If I could have sex multiple times a day, I would. Realistically though, it takes me a day or two to recover from most physical activities in general. A vigorous sex session is no exception. Not only are you exerting energy, you’ve also got to take into consideration the other physical demands it takes. Various positions require lots of moving and one position is boring. Bending the knees, hips, back, etc. It all HURTS.
So while I often find myself “pushing through” the pain, there are many times when that is impossible to do.
Going deeper into the “excitement” phase, you work up a sweat, your blood pressure gets pumping. For someone with a chronic neurological disorder, such as migraines, a spike in blood pressure, however small, could bring on a nasty headache.
I’ve always been told “sex cures headaches!” by people who I’ve had to cancel plans with or just not even bother with. Well yeah, but a headache is only ONE symptom of a migraine. Lets get that blood pumping and before you know it, I could be passed out in pain or vomiting all over you. I mean, if you’re into that kind of thing, then more power to you, but I AM NOT.
The mid-part of the sexual experience is when I can usually tell if I’m going to make it through. By now, the blood vessels in your body start to open up and that “rush of blood to the head” is the yes or no factor for me. Most of the time it’s fine. A lot of other times it’s like being hit in the head with a hammer. And the bent knees, odd positions and whatnot wreak havoc on my body.
If I can make it through all the good stuff that comes in this stage, whatever happens afterwards is really not important.

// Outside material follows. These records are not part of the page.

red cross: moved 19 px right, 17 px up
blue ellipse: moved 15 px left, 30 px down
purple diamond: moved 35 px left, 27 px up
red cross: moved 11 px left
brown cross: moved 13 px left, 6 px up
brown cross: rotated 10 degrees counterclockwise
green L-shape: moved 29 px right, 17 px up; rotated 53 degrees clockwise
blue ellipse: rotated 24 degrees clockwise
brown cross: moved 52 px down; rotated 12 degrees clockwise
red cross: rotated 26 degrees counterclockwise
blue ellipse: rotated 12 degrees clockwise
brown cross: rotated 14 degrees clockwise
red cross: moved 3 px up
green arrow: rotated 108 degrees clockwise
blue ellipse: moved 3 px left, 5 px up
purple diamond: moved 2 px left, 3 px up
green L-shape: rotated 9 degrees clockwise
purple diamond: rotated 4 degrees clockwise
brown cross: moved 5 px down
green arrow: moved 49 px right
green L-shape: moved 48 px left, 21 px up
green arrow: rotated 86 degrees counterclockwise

The orgasm, which doesn’t always happen, obviously, is the hardest part to deal with. It feels amazing, there’s been so much activity that at this point it’s like ok, race to the finish and we’re done. But lingering in that mid-plateau area is always a good thing.
When the orgasm hits, it’s like everything you have ever wanted has come true. And I’m not even joking. If you’ve never had an orgasm brought on by someone else, I sincerely apologize because it is one of the best feelings in the world. Yes, doing it yourself can feel great, but when someone else does it, you’re in for a treat.

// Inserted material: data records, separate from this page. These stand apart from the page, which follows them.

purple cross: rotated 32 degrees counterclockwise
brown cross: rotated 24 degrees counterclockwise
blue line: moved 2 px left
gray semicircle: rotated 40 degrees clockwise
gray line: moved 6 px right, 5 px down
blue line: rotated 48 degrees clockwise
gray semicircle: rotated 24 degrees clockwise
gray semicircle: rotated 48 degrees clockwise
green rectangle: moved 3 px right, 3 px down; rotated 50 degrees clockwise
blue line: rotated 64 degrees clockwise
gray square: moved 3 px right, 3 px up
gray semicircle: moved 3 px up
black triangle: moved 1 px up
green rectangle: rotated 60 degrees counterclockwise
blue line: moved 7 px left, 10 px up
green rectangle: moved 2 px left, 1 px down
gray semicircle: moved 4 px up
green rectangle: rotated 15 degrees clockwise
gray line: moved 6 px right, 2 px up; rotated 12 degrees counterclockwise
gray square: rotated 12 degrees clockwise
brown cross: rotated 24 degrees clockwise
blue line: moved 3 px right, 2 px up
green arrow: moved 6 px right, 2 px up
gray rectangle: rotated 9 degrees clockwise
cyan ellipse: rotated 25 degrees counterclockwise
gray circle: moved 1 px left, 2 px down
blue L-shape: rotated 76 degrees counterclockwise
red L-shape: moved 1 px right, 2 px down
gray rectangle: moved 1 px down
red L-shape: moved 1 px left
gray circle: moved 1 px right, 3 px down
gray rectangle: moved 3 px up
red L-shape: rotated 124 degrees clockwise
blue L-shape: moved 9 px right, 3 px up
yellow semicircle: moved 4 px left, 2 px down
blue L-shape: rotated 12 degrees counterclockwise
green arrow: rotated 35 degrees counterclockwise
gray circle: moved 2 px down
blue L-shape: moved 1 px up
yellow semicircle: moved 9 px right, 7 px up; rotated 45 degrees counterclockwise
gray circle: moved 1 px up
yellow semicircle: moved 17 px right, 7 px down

The tricky thing here, though, is that orgasms cause all kinds of things to happen. Blood vessels rushing open and muscle tension are two of the major things that happen. These are also two of the main causes of migraines! How despicable is that?!
There has been times where 5 seconds after getting off, my head literally feels like it’s going to pop at any second. Then comes the throbbing migraine. So much pressure has built up in my head that I just want to lay down and not speak for a few days.
I have learned that if I lay down for at least 10 minutes after an intense orgasm or splash water on my face immediately after, I can usually skip that part. Talk about mind-numbing. It’s not always in a good way either.
One of the things I definitely know helps with the whole process for me is obviously marijuana. It not only helps relax my muscles, ease the pain in my joints and sometimes my head if its there, but also just intensifies the sexual experience in general.
I’ve learned to deal with a lot of different things when it comes to sex. I’ve learned my limits and also know what to do in the event that I get a migraine in the middle of it. Sometimes it’s as simple as a change in position, other times, it’s the end of the road.
I hope this brings some insight into what it’s like to deal with chronic conditions and every day life.